En ses dernières conclusions du 23 avril 2025, la société Josso demande à la cour de condamner les sociétés Gan assurances, MMA IARD et MMA IARD Assurances mutuelles à lui payer la somme de 4 500 euros en application de l’article 700 du code de procédure civile, outre les entiers dépens.
Pour un plus ample exposé des faits, de la procédure ainsi que des prétentions et moyens des parties, la cour se réfère aux énonciations de la décision ainsi qu’aux dernières conclusions des parties.
L’ordonnance de clôture a été rendue le 3 juin 2025.

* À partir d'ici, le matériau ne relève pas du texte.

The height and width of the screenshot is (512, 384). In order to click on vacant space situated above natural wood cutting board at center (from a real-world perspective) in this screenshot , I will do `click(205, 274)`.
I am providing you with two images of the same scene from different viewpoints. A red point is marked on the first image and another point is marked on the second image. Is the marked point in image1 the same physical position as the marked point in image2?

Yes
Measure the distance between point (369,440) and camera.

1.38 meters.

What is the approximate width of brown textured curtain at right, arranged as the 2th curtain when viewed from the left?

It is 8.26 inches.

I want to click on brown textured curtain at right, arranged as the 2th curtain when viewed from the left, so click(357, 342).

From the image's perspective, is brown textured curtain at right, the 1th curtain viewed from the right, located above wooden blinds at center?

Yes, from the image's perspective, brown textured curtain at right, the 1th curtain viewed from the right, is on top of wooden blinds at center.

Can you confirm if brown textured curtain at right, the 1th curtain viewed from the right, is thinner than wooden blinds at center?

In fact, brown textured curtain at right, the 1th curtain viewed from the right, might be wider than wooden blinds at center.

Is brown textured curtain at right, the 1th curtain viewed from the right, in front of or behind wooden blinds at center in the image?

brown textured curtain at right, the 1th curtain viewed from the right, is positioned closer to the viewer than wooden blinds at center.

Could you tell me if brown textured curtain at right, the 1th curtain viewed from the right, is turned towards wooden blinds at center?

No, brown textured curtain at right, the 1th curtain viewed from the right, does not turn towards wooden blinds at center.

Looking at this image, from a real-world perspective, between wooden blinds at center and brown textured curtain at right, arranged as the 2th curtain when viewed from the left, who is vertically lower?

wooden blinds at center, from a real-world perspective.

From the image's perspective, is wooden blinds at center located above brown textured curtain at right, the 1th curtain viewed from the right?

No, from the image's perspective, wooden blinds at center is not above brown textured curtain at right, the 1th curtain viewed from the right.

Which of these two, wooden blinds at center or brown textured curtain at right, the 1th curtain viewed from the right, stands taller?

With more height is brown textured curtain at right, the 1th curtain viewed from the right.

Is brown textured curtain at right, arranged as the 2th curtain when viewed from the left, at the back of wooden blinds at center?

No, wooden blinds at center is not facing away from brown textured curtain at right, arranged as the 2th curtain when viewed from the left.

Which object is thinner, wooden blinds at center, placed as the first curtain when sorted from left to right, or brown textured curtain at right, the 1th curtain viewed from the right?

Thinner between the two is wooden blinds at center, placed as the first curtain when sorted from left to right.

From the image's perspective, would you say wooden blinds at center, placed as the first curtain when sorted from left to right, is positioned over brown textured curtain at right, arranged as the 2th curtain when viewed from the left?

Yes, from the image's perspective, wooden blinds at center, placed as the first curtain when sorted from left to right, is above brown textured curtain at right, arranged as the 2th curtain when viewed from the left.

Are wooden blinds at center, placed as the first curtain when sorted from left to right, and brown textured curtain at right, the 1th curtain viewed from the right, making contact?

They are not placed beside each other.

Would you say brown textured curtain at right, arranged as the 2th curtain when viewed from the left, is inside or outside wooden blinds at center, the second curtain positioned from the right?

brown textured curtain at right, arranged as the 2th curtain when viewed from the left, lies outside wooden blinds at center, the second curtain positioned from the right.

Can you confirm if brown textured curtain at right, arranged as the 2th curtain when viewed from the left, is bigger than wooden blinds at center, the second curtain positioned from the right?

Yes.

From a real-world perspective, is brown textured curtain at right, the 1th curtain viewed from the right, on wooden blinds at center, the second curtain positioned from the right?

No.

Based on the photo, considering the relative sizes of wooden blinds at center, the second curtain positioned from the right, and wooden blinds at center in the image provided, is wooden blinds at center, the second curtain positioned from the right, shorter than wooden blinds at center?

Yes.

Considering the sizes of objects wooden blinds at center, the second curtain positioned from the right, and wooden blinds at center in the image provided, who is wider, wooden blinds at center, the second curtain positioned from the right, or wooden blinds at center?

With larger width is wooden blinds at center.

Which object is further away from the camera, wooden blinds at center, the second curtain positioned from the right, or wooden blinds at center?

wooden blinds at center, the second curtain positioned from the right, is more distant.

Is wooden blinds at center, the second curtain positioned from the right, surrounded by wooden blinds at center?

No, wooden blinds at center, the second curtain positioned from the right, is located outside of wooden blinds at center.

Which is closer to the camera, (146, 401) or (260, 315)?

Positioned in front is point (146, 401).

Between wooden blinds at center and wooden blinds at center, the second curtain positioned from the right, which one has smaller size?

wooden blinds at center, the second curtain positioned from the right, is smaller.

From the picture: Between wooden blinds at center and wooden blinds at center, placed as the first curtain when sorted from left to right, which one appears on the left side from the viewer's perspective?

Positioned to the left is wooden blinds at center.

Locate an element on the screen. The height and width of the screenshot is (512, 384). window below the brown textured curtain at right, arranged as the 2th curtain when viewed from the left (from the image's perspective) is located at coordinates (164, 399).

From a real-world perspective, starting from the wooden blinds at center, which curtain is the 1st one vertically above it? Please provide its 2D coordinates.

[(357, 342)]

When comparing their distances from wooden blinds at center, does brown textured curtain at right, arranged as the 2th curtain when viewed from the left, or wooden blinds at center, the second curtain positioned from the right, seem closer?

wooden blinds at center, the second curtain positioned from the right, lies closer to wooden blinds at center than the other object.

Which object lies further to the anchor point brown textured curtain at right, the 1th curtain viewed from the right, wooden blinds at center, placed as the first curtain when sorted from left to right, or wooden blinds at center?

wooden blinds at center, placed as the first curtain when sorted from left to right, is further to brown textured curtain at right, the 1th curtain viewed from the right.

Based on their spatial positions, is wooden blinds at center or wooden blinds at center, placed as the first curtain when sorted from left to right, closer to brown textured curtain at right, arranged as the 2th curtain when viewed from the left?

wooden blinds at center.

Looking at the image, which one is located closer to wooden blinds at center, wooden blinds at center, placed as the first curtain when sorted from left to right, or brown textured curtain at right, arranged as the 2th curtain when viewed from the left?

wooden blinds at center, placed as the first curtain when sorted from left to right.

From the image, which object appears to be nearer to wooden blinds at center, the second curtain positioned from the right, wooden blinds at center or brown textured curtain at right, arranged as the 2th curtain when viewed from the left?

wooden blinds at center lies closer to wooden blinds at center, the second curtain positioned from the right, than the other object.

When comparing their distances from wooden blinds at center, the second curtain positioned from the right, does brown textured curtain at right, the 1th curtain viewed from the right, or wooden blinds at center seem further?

Par demande du 3 juin 2025, il a été sollicité des parties une note en délibéré sur la recevabilité des conclusions de la société Josso SA au regard d’une part, de l’arrêt de la Cour de cassation en date du 3 octobre 2024 qui l’a mise hors de cause (en précisant que sa présence n’était pas nécessaire devant la cour d’appel de renvoi et d’autre part, des dispositions de l’article 1037-1 du code de procédure civile.
MOTIFS DE LA DÉCISION
— Sur la recevabilité des conclusions de la société Josso SA
Les sociétés MMA ont par note du 10 juin 2025, fait valoir qu’au vu de l’arrêt de la Cour de cassation, la société Josso savait pertinemment qu’elle n’avait pas à intervenir devant la cour d’appel de renvoi, le litige étant limité aux recours entre assureurs, que c’est la raison pour laquelle elle a régularisé une déclaration de saisine devant la juridiction de céans, avec pour seule intimée la société Gan Assurances et qu’afin de respecter les dispositions de l’article 1037-1 du code de procédure civile, elle n’a pas manqué de signifier à la société Josso sa déclaration de saisine le 18 décembre 2024. Elle en conclut que la société Josso se savait dépourvue d’une quelconque qualité à agir et d’un quelconque intérêt à intervenir dans le cadre de l’instance devant la cour d’appel de Rennes.
Elle ajoute qu’au surplus, les conclusions de la société Josso sont irrecevables en application de l’article 1037-1 alinéa 4 du code de procédure civile.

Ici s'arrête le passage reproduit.